Yes — but only if your migration tool understands the data-model mismatch. In Thinkific a quiz is a lesson type (curriculum-peer to videos and PDFs); in LearnDash sfwd-quiz is a separate post type that attaches to a lesson. We handle this with the quiz-holder lesson pattern: each Thinkific quiz becomes an sfwd-lessons placeholder with the sfwd-quiz attached to it, preserving the original reading order. Naive importers that don't bridge this silently drop every quiz.
Quiz questions, answers, and scoring logic — yes, fully. Per-student quiz attempt history and lesson-by-lesson completion progress — usually no, and we recommend against it. The work to reliably map every historical attempt to LearnDash's user-quiz-meta serialized format costs more than rebuilding it is worth for most clients, and the data is rarely used after the cutover. We have done it on request for compliance-regulated content; budget on it accordingly.
No — Thinkific's password hashes are not portable to WordPress's hashing scheme. We assign each imported user a random WordPress password and send a friendly one-time password-reset email at cutover ("Your courses moved! Set your password to continue."). In our experience 60–75% of users complete the reset within the first 48 hours.
Thinkific's GraphQL has two ceilings: 1000 cost-units per query and 2000 cost-units per rolling minute. Our exporter paces queries automatically, tunes the `first` argument on each Connection to stay under per-query budget (we run lessonFirst around 40, chapterFirst around 30), and splits course-structure exports from data-exports across separate runs when needed. Rate-limit cascades — where every course after the first fails because the first burned the minute budget — are handled by spacing, not retrying.

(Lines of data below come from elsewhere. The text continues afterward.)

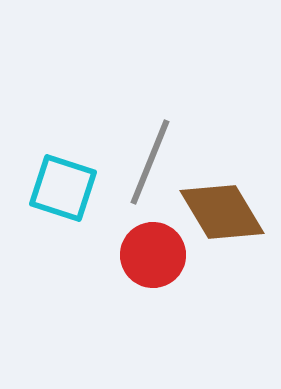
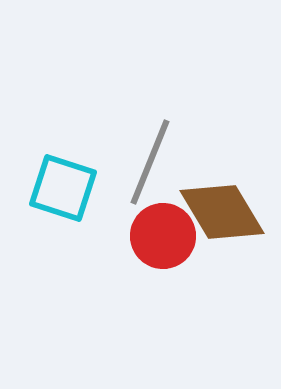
red circle: moved 10 px right, 19 px up
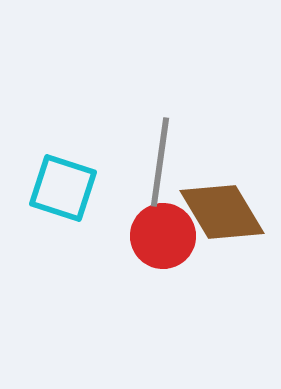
gray line: moved 10 px right; rotated 14 degrees counterclockwise
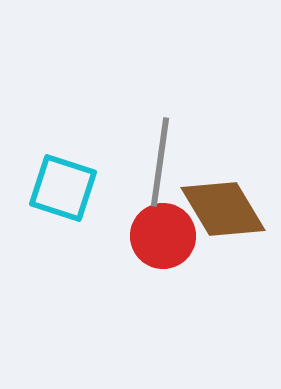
brown diamond: moved 1 px right, 3 px up
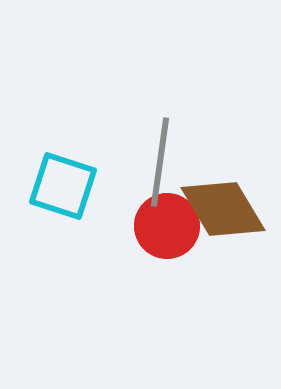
cyan square: moved 2 px up
red circle: moved 4 px right, 10 px up
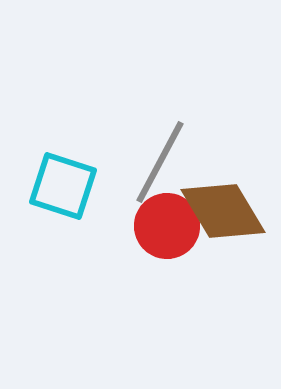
gray line: rotated 20 degrees clockwise
brown diamond: moved 2 px down
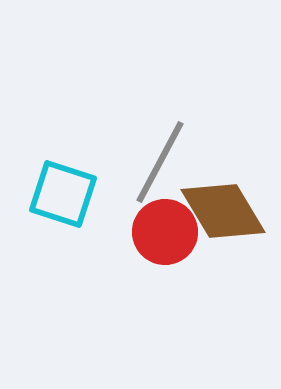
cyan square: moved 8 px down
red circle: moved 2 px left, 6 px down
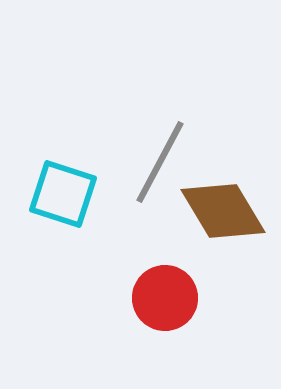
red circle: moved 66 px down
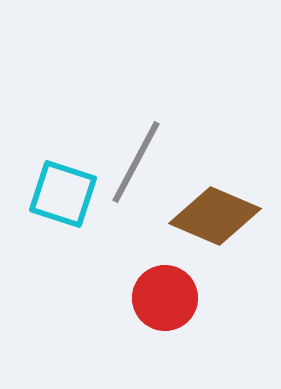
gray line: moved 24 px left
brown diamond: moved 8 px left, 5 px down; rotated 36 degrees counterclockwise
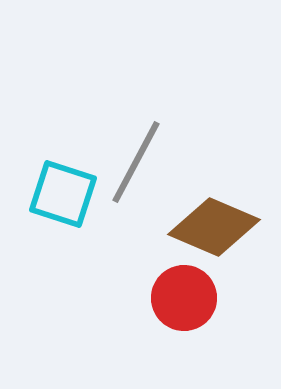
brown diamond: moved 1 px left, 11 px down
red circle: moved 19 px right
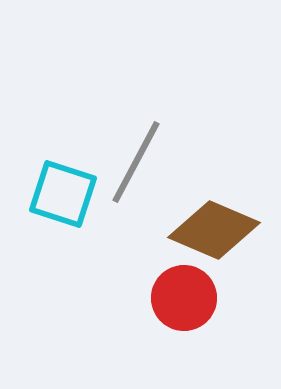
brown diamond: moved 3 px down
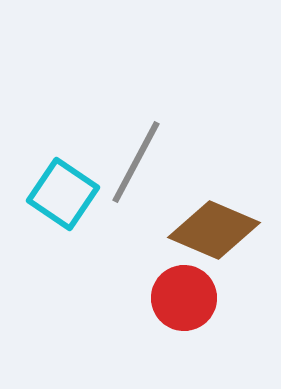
cyan square: rotated 16 degrees clockwise
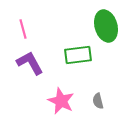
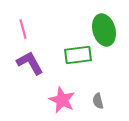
green ellipse: moved 2 px left, 4 px down
pink star: moved 1 px right, 1 px up
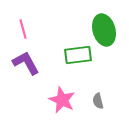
purple L-shape: moved 4 px left
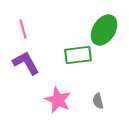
green ellipse: rotated 48 degrees clockwise
pink star: moved 4 px left
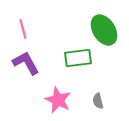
green ellipse: rotated 64 degrees counterclockwise
green rectangle: moved 3 px down
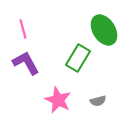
green rectangle: rotated 52 degrees counterclockwise
gray semicircle: rotated 91 degrees counterclockwise
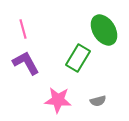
pink star: rotated 20 degrees counterclockwise
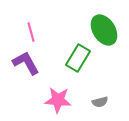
pink line: moved 8 px right, 3 px down
gray semicircle: moved 2 px right, 1 px down
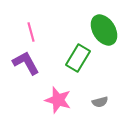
pink star: rotated 12 degrees clockwise
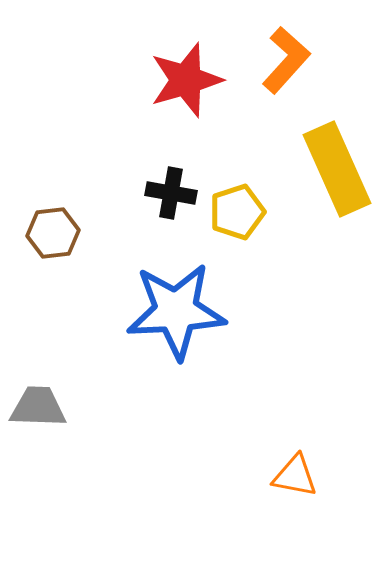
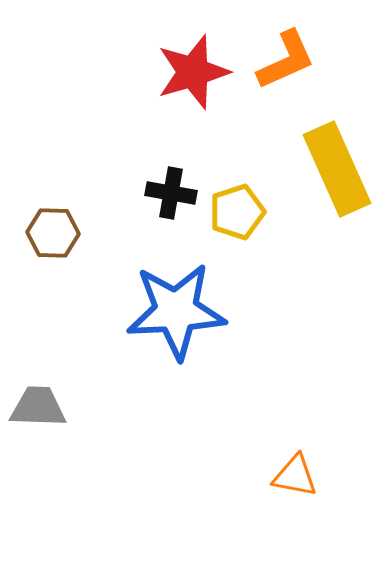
orange L-shape: rotated 24 degrees clockwise
red star: moved 7 px right, 8 px up
brown hexagon: rotated 9 degrees clockwise
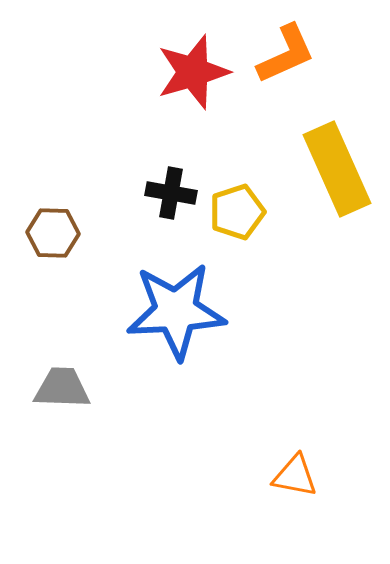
orange L-shape: moved 6 px up
gray trapezoid: moved 24 px right, 19 px up
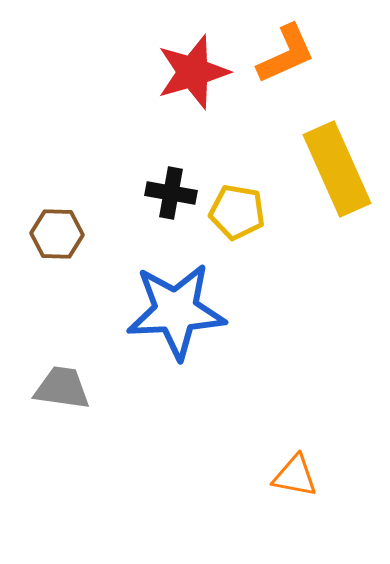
yellow pentagon: rotated 28 degrees clockwise
brown hexagon: moved 4 px right, 1 px down
gray trapezoid: rotated 6 degrees clockwise
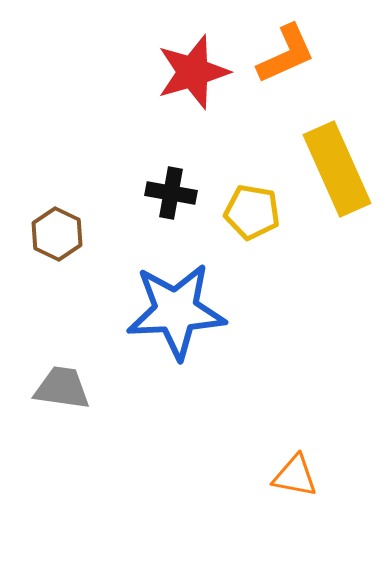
yellow pentagon: moved 15 px right
brown hexagon: rotated 24 degrees clockwise
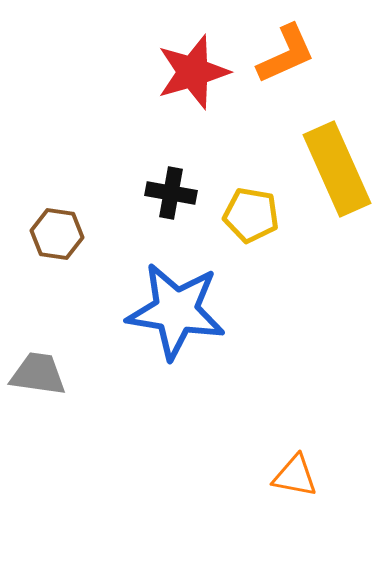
yellow pentagon: moved 1 px left, 3 px down
brown hexagon: rotated 18 degrees counterclockwise
blue star: rotated 12 degrees clockwise
gray trapezoid: moved 24 px left, 14 px up
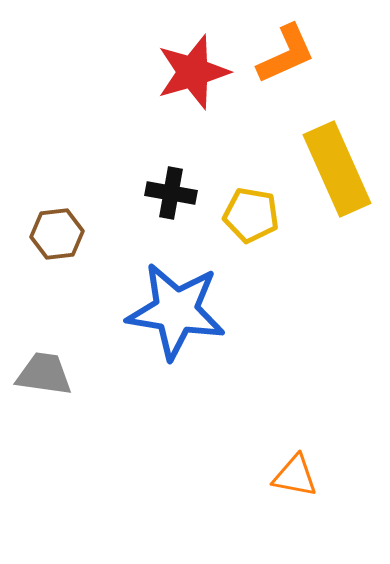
brown hexagon: rotated 15 degrees counterclockwise
gray trapezoid: moved 6 px right
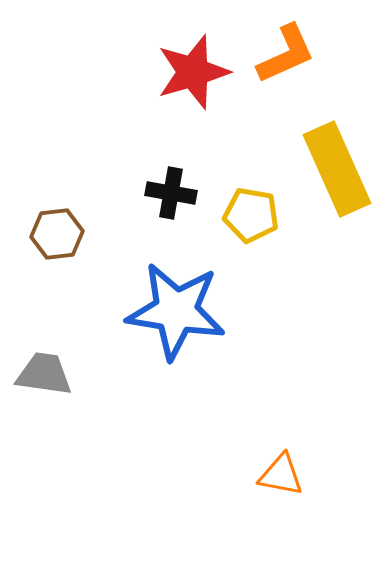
orange triangle: moved 14 px left, 1 px up
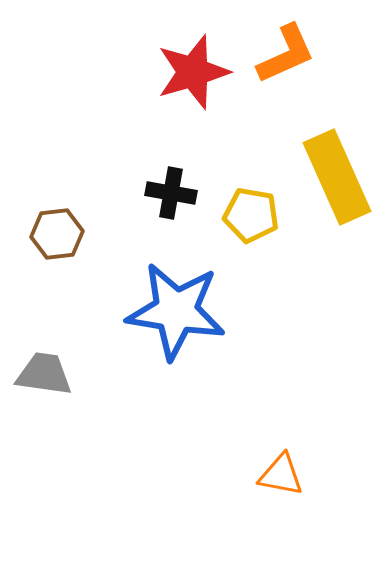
yellow rectangle: moved 8 px down
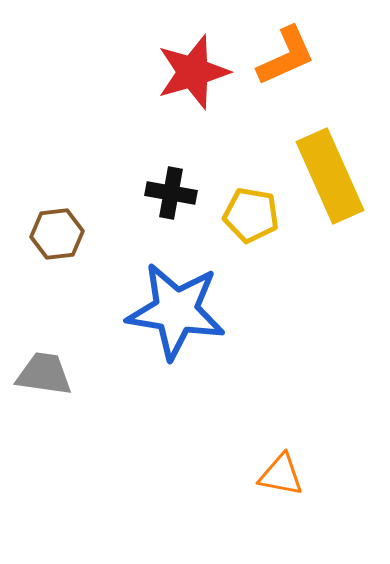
orange L-shape: moved 2 px down
yellow rectangle: moved 7 px left, 1 px up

We render PDFs inline via PDF.js with the text layer enabled, which makes content available to screen readers and search-in-page. If the source PDFs are tagged (have a StructTreeRoot), full semantic structure is preserved. If they're untagged — common for older course materials — we can render them readably but cannot retroactively add accessibility markup. If your courses require WCAG-compliant PDFs, plan on a remediation pass with a tool like Adobe Acrobat Pro before launch.
Yes — duplicate-email handling is one of the first things we configure with you. Our default rule: if a WordPress user with matching email already exists, keep their existing first name, last name, role, and registration date. Add Thinkific data only where WP has empty fields. The original Thinkific user ID is persisted to user meta (_tf_user_id) so re-runs find the same user reliably even if email changes later.
We back-date course access in LearnDash to the original Thinkific activation date. If a student bought a 1-year subscription on July 15 and the migration runs in October, LearnDash records them as having accessed since July 15 — so their access expires the following July, not a year from migration day. This is done through `ld_update_course_access()` (the LearnDash API), not direct postmeta writes, because LearnDash recalculates internal state and direct writes get clobbered.